Starting with baby steps, let’s extract the title of the website. We can do this with the help of the built-in method getTitleText:

String title = page.getTitleText();
System.out.println("Page Title: " + title);

Moving forward, let’s extract all the links from the website. For this, we have the built-in getAnchors and getHrefAttribute methods that will extract all the <a> tags from the HTML and then will retrieve the value of the href attribute:

List<HtmlAnchor> links = page.getAnchors();
for (HtmlAnchor link : links) {
   String href = link.getHrefAttribute();
   System.out.println("Link: " + href);
}

As you can see, HtmlUnit provides many built-in and self-explanatory methods that spare you hours of reading documentation.

Let’s take a more realistic example. We need to extract all the recipes from the website, their title, and their address more precisely.

If you inspect one of the recipe cards, you can see that all the information we need is through the link’s attributes, which means that all we need to do is look for the links that have the class “card-link” and get their attributes.

List<?> anchors = page.getByXPath("//a[@class='card-link']");
for (int i = 0; i < anchors.size(); i++) {
   HtmlAnchor link = (HtmlAnchor) anchors.get(i);
   String recipeTitle = link.getAttribute("title").replace(',', ';');
   String recipeLink = link.getHrefAttribute();
}

This time we use an XPath expression to search for links at any depth through the HTML document. Then, we iterate through the result list and extract the title and the href attribute of each one of them.

第 5 步：将数据导出为 CSV

This type of extraction can be beneficial when the data should pass to another application, a recipe aggregator in our case. So, to do that, we need to export the parsed data to an external file.

我们将创建一个 CSV 文件，因为它可以很容易地被另一个应用程序读取，并用 Excel 打开进行进一步处理。首先，再进行一次导入：

import java.io.FileWriter;

Then we initialize our FileWriter that will create the CSV in “append” mode:

FileWriter recipesFile = new FileWriter("recipes.csv", true);
recipesFile.write("id,name,link\n");

After creation, we also write the first line of the CSV that will be the table’s head. Now we get back to the previous loop, where we parsed all the recipe cards, and we complete with the following line:

recipesFile.write(i + "," + recipeTitle + "," + recipeLink + "\n");

We’re done writing to the file, so now it’s time to close it:

recipesFile.close();

酷，就是这样！
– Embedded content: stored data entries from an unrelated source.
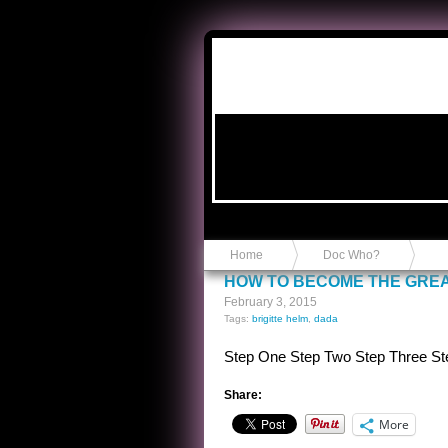
Anvil in a Lace Bootie
Home
Doc Who?
HOW TO BECOME THE GREA
February 3, 2015
Tags:
brigitte helm
,
dada
Step One Step Two Step Three St
Share:
More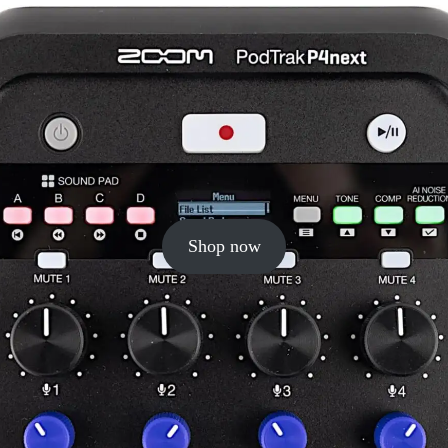
Shop now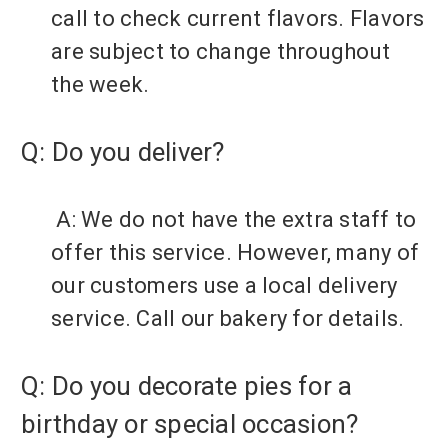
call to check current flavors. Flavors
are subject to change throughout
the week.
Q: Do you deliver?
A: We do not have the extra staff to
offer this service. However, many of
our customers use a local delivery
service. Call our bakery for details.
Q: Do you decorate pies for a
birthday or special occasion?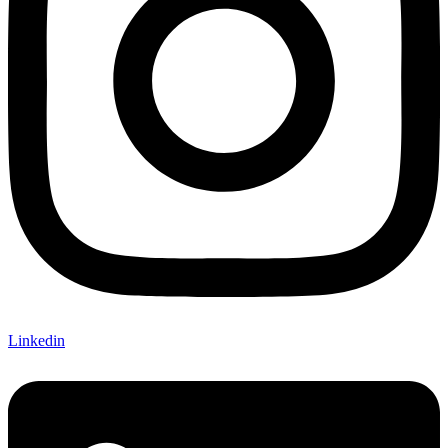
Linkedin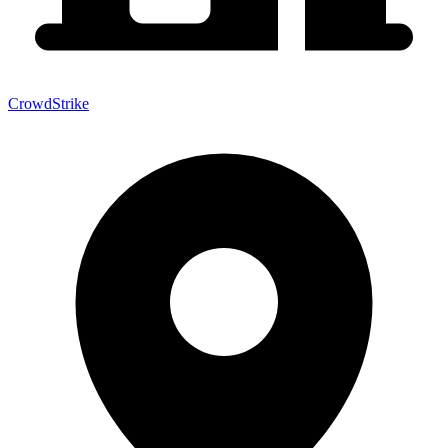
CrowdStrike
现在，我们可以以一种干净、不可怕、易于转发的方式查看所有解析数据了。

结论和替代方案

That concludes our tutorial. I hope that this article was informative and gave you a better understanding of web scraping.

As you can imagine, this technology can do a lot more than fuel recipe aggregators. It’s up to you to find the correct data and analyze it to create new opportunities.

But, as I said at the start of the article, there are many challenges web scrapers need to face. Developers might find it exciting to solve these issues with their own web scraper as it’s a great learning experience and a lot of fun. Still, if you have a project to finish, you may want to avoid the costs associated with that (time, money, people).

It will always be easier to resolve these problems with a dedicated API. Despite all possible blocking points such as Javascript rendering, proxies, CAPTHAs, etc., WebScrapingAPI overcomes them all and provides a customizable experience. There is also a free trial option, so if you aren't quite sure yet, why not give it a shot?